Goodbye button phobia
Phobias (from the Greek word for fear, Phobos) are categorised as anxiety disorders. While anxiety is a normal response to the possibility of the existence of danger, it’s 'fight or flight' mechanism can also spiral out of proportion to a presenting, or even imagined, threat. 'Simple' or specific phobias (concerned with objects or situations) are often developed in childhood, and linked to negative experiences or learned responses. 'Complex' ones (like agoraphobia and social anxiety) usually develop during adulthood. The distressing physical symptoms of phobic panic include;
- having difficulty breathing
- feeling pain in the chest
- a rapid heartbeat
- feeling sick
- feeling faint, confused, or disoriented
Koumpounophobia (fear of buttons) is one of the more difficult specific phobias to understand or rationalise. It is believed that an exaggerated and debilitating reaction to being in the presence of buttons could be caused by;
- a harsh word or traumatic experience
- an aversion to germs
- fear of ingestion
- anxiety replacement
- learning from others
- a genetic disposition
It could be one or a combination of these factors, and a person may also suffer from several other phobias at the same time. There may be no understandable reason for a phobia to develop, but explanation or not, koumpounophobia affects around 75,000 people in the world today. The most famous of these was Steve Jobs, whose phobia has shaped our modern world. His aversion to buttons led to his invention of the button-free 'pro mouse' and the touch screen, two of Apple’s most remarkable successes. But most people are not in a position to change the world to accommodate them.

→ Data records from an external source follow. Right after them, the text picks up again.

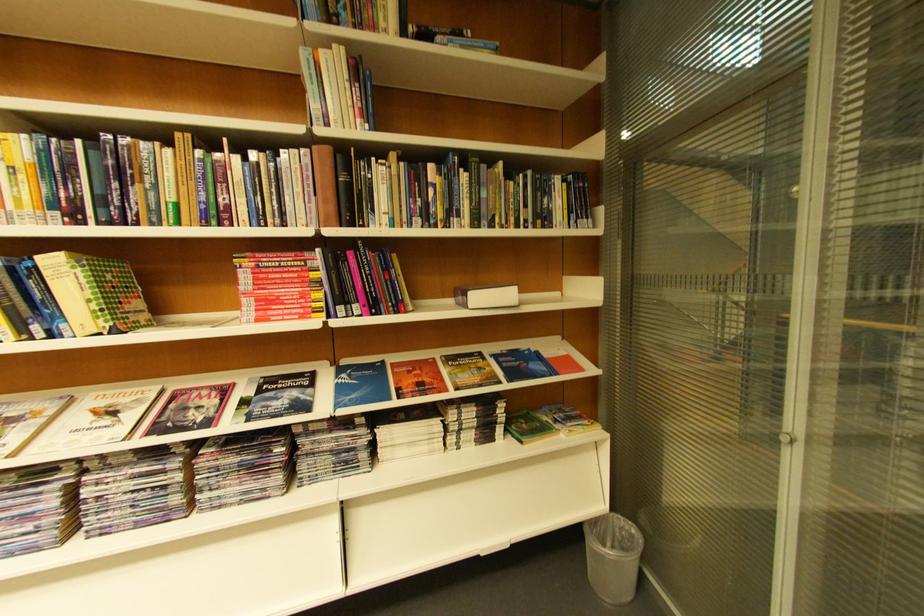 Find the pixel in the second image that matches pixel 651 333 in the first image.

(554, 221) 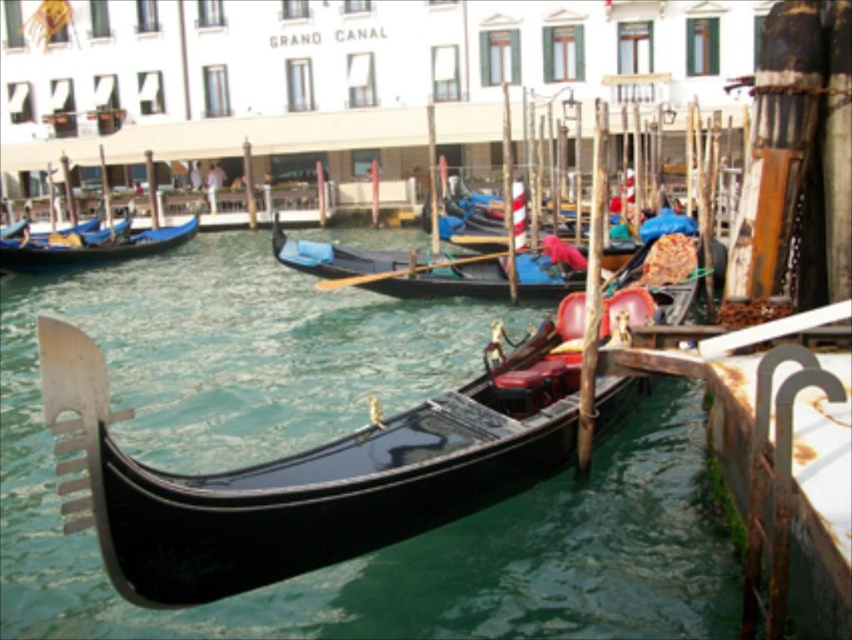 Is glossy black gondola at center above blue polished wood gondola at left?

No, glossy black gondola at center is not above blue polished wood gondola at left.

Is glossy black gondola at center below blue polished wood gondola at left?

Indeed, glossy black gondola at center is positioned under blue polished wood gondola at left.

Describe the element at coordinates (308, 472) in the screenshot. This screenshot has height=640, width=852. I see `glossy black gondola at center` at that location.

Where is `glossy black gondola at center`? The width and height of the screenshot is (852, 640). glossy black gondola at center is located at coordinates (308, 472).

Does black polished gondola at center have a smaller size compared to blue polished wood gondola at left?

No.

Between point (427, 296) and point (33, 259), which one is positioned in front?

Point (427, 296) is in front.

The height and width of the screenshot is (640, 852). I want to click on black polished gondola at center, so click(x=395, y=268).

Who is taller, glossy black gondola at center or black polished gondola at center?

glossy black gondola at center

Is glossy black gondola at center in front of black polished gondola at center?

Yes.

Is point (91, 483) positioned after point (396, 280)?

No, it is in front of (396, 280).

This screenshot has width=852, height=640. I want to click on glossy black gondola at center, so click(x=308, y=472). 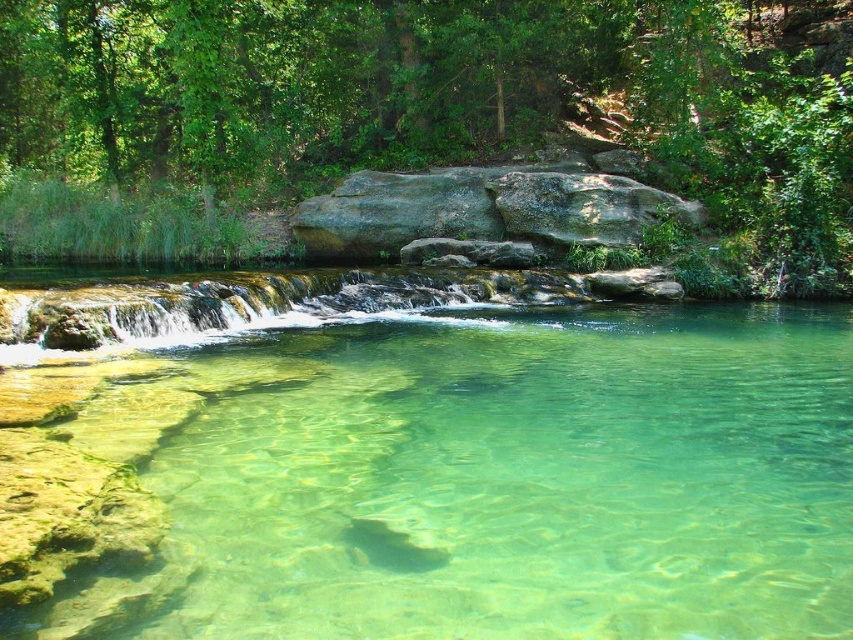 Question: Which of the following is the farthest from the observer?

Choices:
 (A) (294, 29)
 (B) (698, 380)

Answer: (A)

Question: Among these objects, which one is nearest to the camera?

Choices:
 (A) clear glassy stream at center
 (B) green leafy tree at upper center

Answer: (A)

Question: Does clear glassy stream at center have a greater width compared to green leafy tree at upper center?

Choices:
 (A) yes
 (B) no

Answer: (B)

Question: Is clear glassy stream at center positioned in front of green leafy tree at upper center?

Choices:
 (A) yes
 (B) no

Answer: (A)

Question: Which of the following is the farthest from the observer?

Choices:
 (A) clear glassy stream at center
 (B) green leafy tree at upper center

Answer: (B)

Question: Can you confirm if clear glassy stream at center is smaller than green leafy tree at upper center?

Choices:
 (A) no
 (B) yes

Answer: (B) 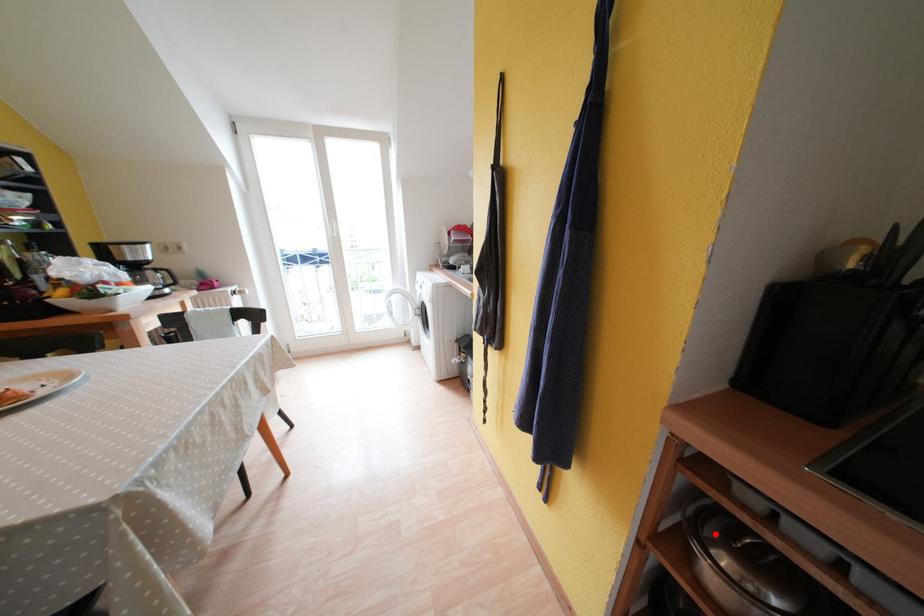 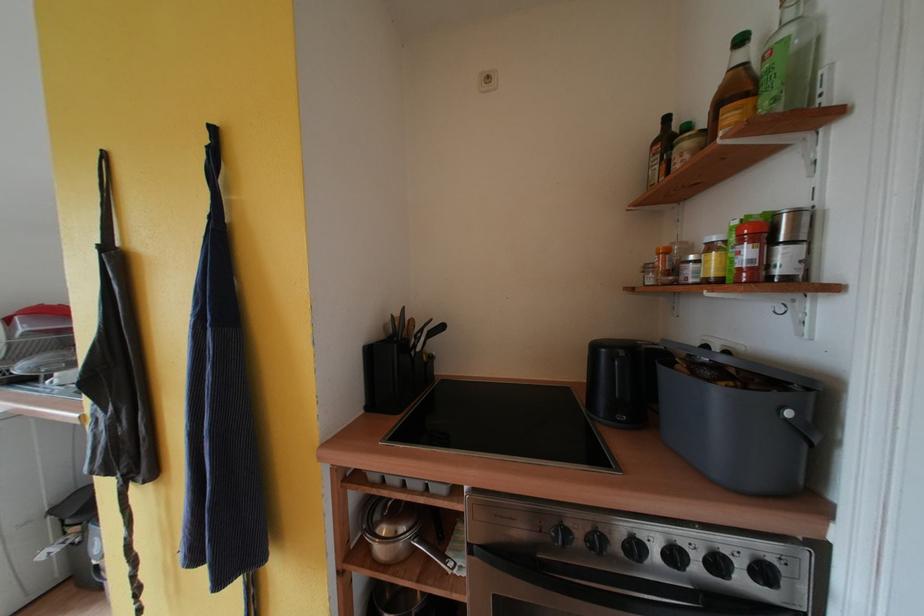 The point at the highlighted location is marked in the first image. Where is the corresponding point in the second image?

(383, 521) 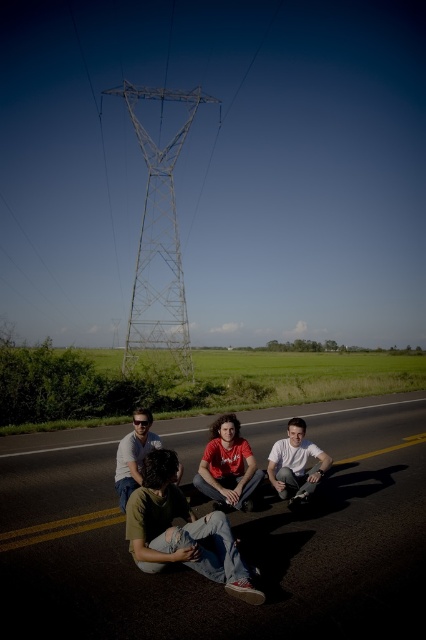 Question: Among these objects, which one is farthest from the camera?

Choices:
 (A) matte white shirt at lower left
 (B) matte red t-shirt at center

Answer: (B)

Question: Which of the following is the farthest from the observer?

Choices:
 (A) (101, 93)
 (B) (143, 408)
 (C) (305, 440)

Answer: (A)

Question: Estimate the real-world distances between objects in this image. Which object is closer to the black asphalt highway at center?

Choices:
 (A) green denim jeans at lower left
 (B) matte white shirt at lower left
 (C) matte red t-shirt at center
 (D) light gray smooth skateboard at center

Answer: (A)

Question: Observing the image, what is the correct spatial positioning of metallic silver tower at center in reference to light gray smooth skateboard at center?

Choices:
 (A) left
 (B) right

Answer: (A)

Question: Is metallic silver tower at center positioned in front of matte white shirt at lower left?

Choices:
 (A) no
 (B) yes

Answer: (A)

Question: Can you confirm if black asphalt highway at center is positioned to the right of matte red t-shirt at center?

Choices:
 (A) no
 (B) yes

Answer: (A)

So what to do with a child who is faced with the imminent prospect of dressing to go to school? Or how to help a student moving up a grade that requires a uniform that involves buttons? What about adults who panic when they're too close to someone wearing buttons? There are several avenues to explore; the most recommended ones are;
- cognitive behavioural therapy (which involves modulating thought processes)
- exposure therapy with progressive desensitisation
- relaxation techniques, including hypnotherapy and mindfulness
- the neurolinguistic programming (NLP) fast phobia rewind technique
- medication for anxiety (anti-depressants, tranquillisers, beta-blockers)

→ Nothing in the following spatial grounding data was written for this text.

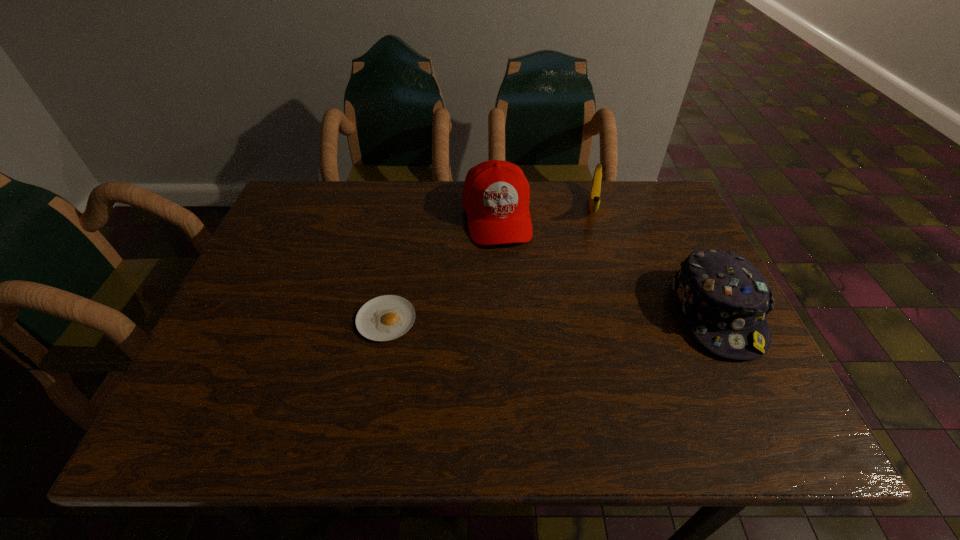 Find the location of a particular element. The width and height of the screenshot is (960, 540). free space on the desktop that is between the shortest object and the third shortest object and is positioned on the front panel of the tallest object is located at coordinates (516, 317).

Find the location of a particular element. free spot on the desktop that is between the shortest object and the headwear and is positioned at the stem of the second shortest object is located at coordinates (583, 316). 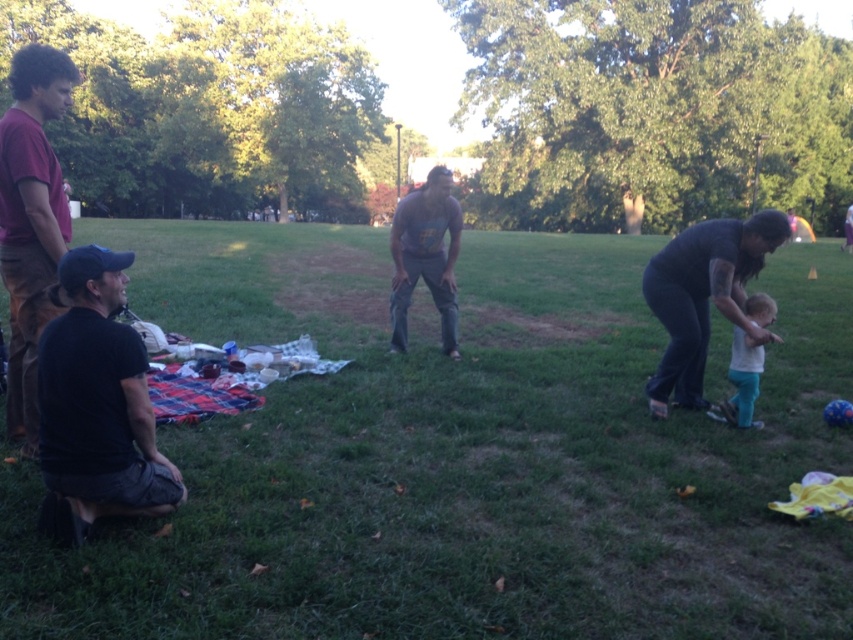 Does maroon cotton shirt at left have a lesser width compared to white cotton shirt at right?

In fact, maroon cotton shirt at left might be wider than white cotton shirt at right.

Who is more distant from viewer, (x=67, y=99) or (x=727, y=417)?

The point (x=727, y=417) is behind.

Locate an element on the screen. The height and width of the screenshot is (640, 853). maroon cotton shirt at left is located at coordinates (32, 220).

Based on the photo, is black cotton shirt at lower left to the left of maroon cotton shirt at left from the viewer's perspective?

Incorrect, black cotton shirt at lower left is not on the left side of maroon cotton shirt at left.

Is point (103, 444) positioned before point (33, 339)?

Yes, it is in front of point (33, 339).

Where is `black cotton shirt at lower left`? Image resolution: width=853 pixels, height=640 pixels. black cotton shirt at lower left is located at coordinates (97, 404).

Based on the photo, who is more forward, (36, 269) or (451, 312)?

Positioned in front is point (36, 269).

Can you confirm if maroon cotton shirt at left is positioned below dark gray t-shirt at center?

Indeed, maroon cotton shirt at left is positioned under dark gray t-shirt at center.

Identify the location of maroon cotton shirt at left. This screenshot has width=853, height=640. (32, 220).

Identify the location of maroon cotton shirt at left. (32, 220).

Not included in this standard list, however, is eye movement desensitisation reprocessing (EMDR) therapy, an approach more than worth mentioning. EMDR is an evidence-based form of psychotherapy, based on research published by Francine Shapiro in 1989. Since 2004 it has been recommended as an effective treatment for trauma in the practice guidelines of The World Health Organisation (WHO), The International Society for Traumatic Stress Studies, The American Psychiatric Association, and, in the UK, by The National Institute for Health and Care Excellence (NICE). Although it was originally developed to treat adults, it is also now used to treat trauma PTSD and phobias in children and adolescents.
The goal of EMDR is to reduce the long-lasting effects of distressing memories and relieve presenting symptoms. The method utilises a specific eight-phase approach which includes having the client recall distressing images, while simultaneously receiving one of several types of bilateral sensory input. The bilateral stimulation could be side to side eye movements produced by following a finger, object, or light. The stimulation can also be produced by listening to a bilateral sound or experiencing bilateral touch (left and right knees or hands, for example, being alternatively tapped).

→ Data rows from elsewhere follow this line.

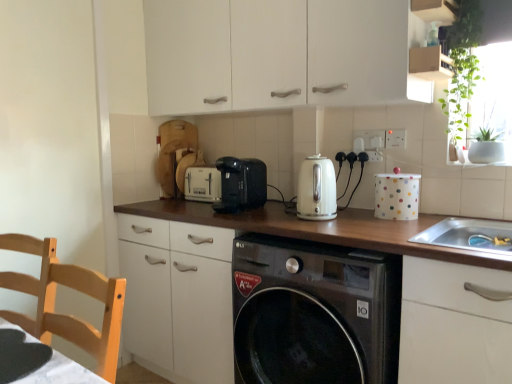 Question: Is white plastic toaster at center, the 2th appliance when ordered from front to back, taller or shorter than green leafy plant at upper right?

Choices:
 (A) short
 (B) tall

Answer: (A)

Question: Based on their sizes in the image, would you say white plastic toaster at center, the 2th appliance when ordered from front to back, is bigger or smaller than green leafy plant at upper right?

Choices:
 (A) big
 (B) small

Answer: (B)

Question: Which object is the closest to the white plastic electric outlet at upper right, the 2th electric outlet viewed from the back?

Choices:
 (A) green leafy plant at upper right
 (B) white plastic electric outlet at upper center, which appears as the second electric outlet when viewed from the right
 (C) black matte table at lower left
 (D) white plastic toaster at center, which is the 2th appliance in right-to-left order
 (E) black plastic toaster at center

Answer: (B)

Question: Considering the real-world distances, which object is farthest from the white glossy kettle at center?

Choices:
 (A) black plastic toaster at center
 (B) black matte table at lower left
 (C) green leafy plant at upper right
 (D) black glossy washing machine at center
 (E) white matte cabinet at upper center

Answer: (B) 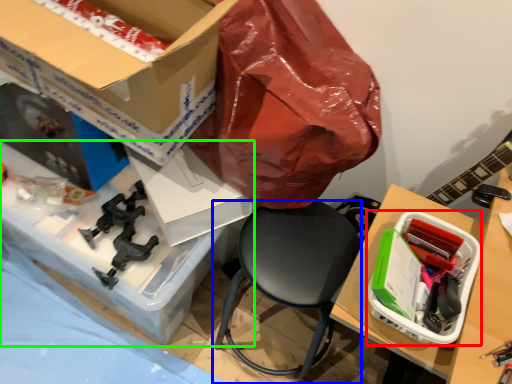 Question: Which is farther away from box (highlighted by a red box)? chair (highlighted by a blue box) or desk (highlighted by a green box)?

Choices:
 (A) chair
 (B) desk

Answer: (B) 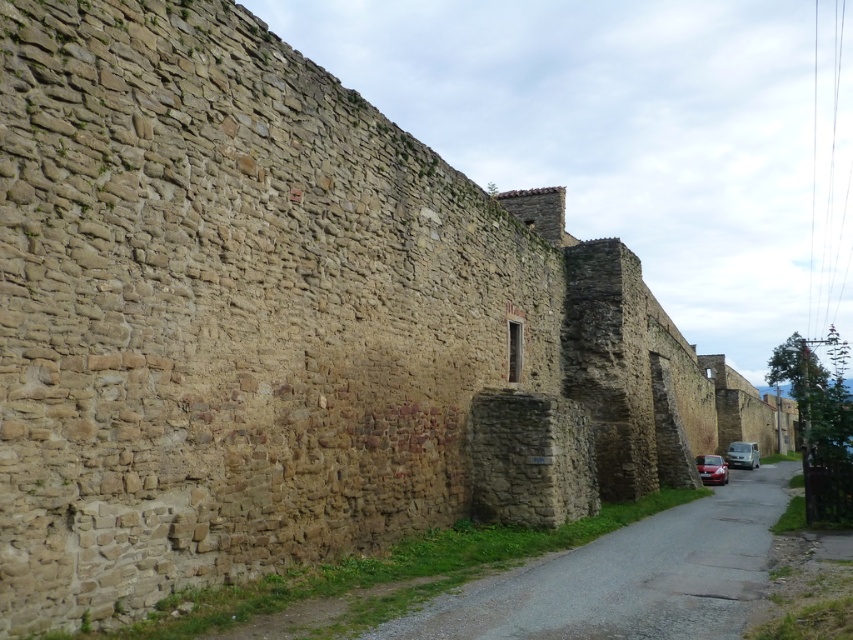 You are standing in front of an old stone wall and notice two points marked on it. One is at coordinate point (514, 595) and the other at point (703, 468). Which point is nearer to you?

In brief, the eight phases, according to Francine Shapiro, are as follows;
- Phase one: History taking, identifying possible targets and developing a treatment plan.
- Phase two: Helping the client create a 'safe state or place' of calm, relaxation and self-control so they can handle emotional distress
- Phases three-six: Identifying and processing the target using EMDR procedures and bilateral stimulation
- Phase seven: Debrief and closure
- Phase eight: Examining progress and moving forward
There has been controversy as to how or why EMDR works. The prevalent view is that the process artificially creates a natural process that was interrupted, ineffectively processed, or perhaps has relegated a memory to the 'wrong' part of the brain. Since initial controlled studies were published in 1989, hundreds of case studies and several controlled outcome studies have been published.
Despite debates on how it is practised and questions about its efficacy, the results have often been astounding. Whereas CBT was primarily promoted for phobia treatment (using graduated exposure), EMDR serves to uncover traumatic connections, resolving the trauma and thus the resultant phobia. In one to five sessions, EMDR can make life-altering changes.
One could ask what would have happened in the IT world if Steve Jobs had sought EMDR help for his button phobia? For today’s children and adults alike, it is wondrous to know that they no longer need to be paralysed by the fear of objects or situations. Goodbye to button phobia, and goodbye to all phobias!